Ottenere il Google Knowledge Panel significa comparire con una scheda informativa ufficiale nei risultati di ricerca Google, solitamente sulla destra della SERP desktop o in posizione evidenziata su mobile.
Questo pannello contiene informazioni strutturate come descrizione, immagini, sito ufficiale, social network, fonti esterne e collegamenti diretti all’entità riconosciuta.
Dal punto di vista della percezione dell’utente, il Knowledge Panel rappresenta uno dei segnali di autorevolezza più potenti oggi disponibili online. Non si tratta di un semplice risultato organico, ma di un vero riconoscimento pubblico da parte di Google.
Quando una persona o un’azienda dispone di un Knowledge Panel, la fiducia percepita aumenta immediatamente, così come il tasso di clic, la brand authority e la credibilità complessiva.

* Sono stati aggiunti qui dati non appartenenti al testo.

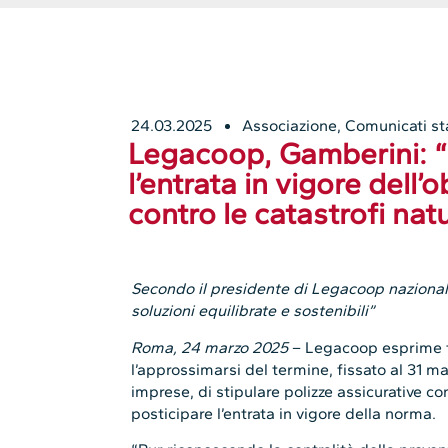
24.03.2025
Associazione
,
Comunicati s
Legacoop, Gamberini: “
l’entrata in vigore dell’
contro le catastrofi natu
Secondo il presidente di Legacoop nazional
soluzioni equilibrate e sostenibili”
Roma, 24 marzo 2025
– Legacoop esprime f
l’approssimarsi del termine, fissato al 31 ma
imprese, di stipulare polizze assicurative con
posticipare l’entrata in vigore della norma.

Cos’è realmente il Google Knowledge Panel
Il Google Knowledge Panel nasce dal Knowledge Graph, il database semantico di Google introdotto ufficialmente nel 2012.
Come dichiarato da Google nel proprio blog ufficiale:
“The Knowledge Graph enables Google to understand real-world entities and the relationships between them.”
— Google Search Central
Il Knowledge Graph collega persone, aziende, marchi, luoghi, organizzazioni e concetti, trasformandoli in entità riconoscibili, non più semplici pagine web.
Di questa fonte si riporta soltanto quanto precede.